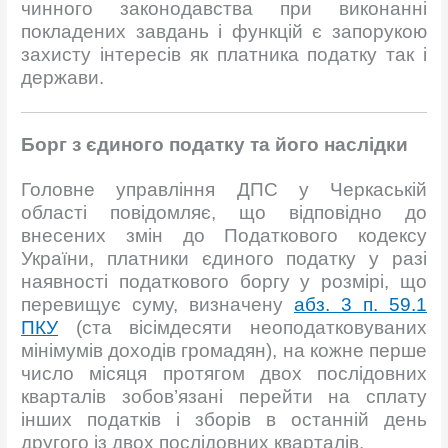
чинного законодавства при виконанні
покладених завдань і функцій є запорукою
захисту інтересів як платника податку так і
держави.
Борг з єдиного податку та його наслідки
Головне управління ДПС у Черкаській
області повідомляє, що відповідно до
внесених змін до Податкового кодексу
України, платники єдиного податку у разі
наявності податкового боргу у розмірі, що
перевищує суму, визначену
абз. 3 п. 59.1
ПКУ
(ста вісімдесяти неоподатковуваних
мінімумів доходів громадян), на кожне перше
число місяця протягом двох послідовних
кварталів зобов’язані перейти на сплату
інших податків і зборів в останній день
другого із двох послідовних кварталів.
|---|
WHAT IS BEING ASKED: Please reproduce the entries above exactly, omitting every picture.

RESPONSE:
чинного законодавства при виконанні
покладених завдань і функцій є запорукою
захисту інтересів як платника податку так і
держави.
Борг з єдиного податку та його наслідки
Головне управління ДПС у Черкаській
області повідомляє, що відповідно до
внесених змін до Податкового кодексу
України, платники єдиного податку у разі
наявності податкового боргу у розмірі, що
перевищує суму, визначену
абз. 3 п. 59.1
ПКУ
(ста вісімдесяти неоподатковуваних
мінімумів доходів громадян), на кожне перше
число місяця протягом двох послідовних
кварталів зобов’язані перейти на сплату
інших податків і зборів в останній день
другого із двох послідовних кварталів.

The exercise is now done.